Henry Yorke and Evelyn Waugh

Waugh’s friend from Oxford Henry Yorke (who wrote as “Henry Green”) has joined his other friends on the growing list appearing on Duncan McLaren’s website. This latest entry is in the form of a narrative of the relations between Yorke and Waugh as they developed and deteriorated over the years. The narrative is as if written by Nancy Mitford who was a friend of both writers. She is writing while at Castle Howard awaiting the convening of the now postponed Brideshead Conference. Here’s a link.

Waugh and Yorke met after Waugh had left Oxford but was still returning there on a regular basis. Yorke was 2 years behind Waugh. He admired Yorke’s first two books Blindness and Living and praised both of them in letters to Yorke. He also reviewed Living twice, once in Vogue and about a year later in the Graphic where he called it a “neglected masterpiece.” The latter review is reprinted in EAR and A Little Order. McLaren includes this remark as indicative of Waugh’s regard for Living:

In June of 1929, Evelyn wrote again to Henry, beginning his letter: ‘I have just got back and read Living.’ He goes on to discuss the book in some detail. A crackpot researcher, Duncan McLaren, points out that a copy of Living takes pride of place – top of the pile – in a photo that was taken of the Canonbury Square flat that the Evelyns lived in in north London.

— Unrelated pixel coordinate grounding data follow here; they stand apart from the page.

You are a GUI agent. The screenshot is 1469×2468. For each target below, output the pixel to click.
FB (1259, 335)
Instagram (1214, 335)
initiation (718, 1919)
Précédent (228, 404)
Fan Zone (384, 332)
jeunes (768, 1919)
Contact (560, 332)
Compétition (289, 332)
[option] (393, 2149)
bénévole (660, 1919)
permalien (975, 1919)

The photo is reproduced in the posted article.

The “Mitford narrative” explains how Yorke reciprocated Waugh’s praise in letters to him regarding Waugh’s 1930s books (although Yorke didn’t think the ending of A Handful of Dust worked) in a period (1931-38) when Yorke wasn’t publishing anything. When he finally came out with Party Going in 1938 Waugh wrote with some reservations but overall favorably. It is only fair to say that both Living and Party Going were mostly (or exclusively) dialogue and would have been considered “Modernist” and “Experimental”, not the sort of thing that Waugh wrote–at least not after Vile Bodies.

During and after the war they drew apart to the point where Waugh was writing to Mitford in the 1950s that he thought Yorke had gone mad. This assessment was supported by a visit of the Yorkes to Piers Court that did not go well. As might be expected, McLaren/Mitford pulls all this together in a quite readable narrative, supported with helpful illustrations.

Since he died in 1973, there have been several attempts to revive Henry Yorke’s reputation. The first was lead by John Updike in the late 1970s. At the turn of the century a biography by Jeremy Treglown was published and some of his works returned to print. More recently, the New York Review of Books has weighed in to put  his works back into print and other books and articles devoted to his life and works have been published. But I think he will always be a writers’ writer. Much of what he wrote looks like the response to an assignment in a Creative Writing class by a graduate student who tries too hard to be original, and less hard to tell a  readable story.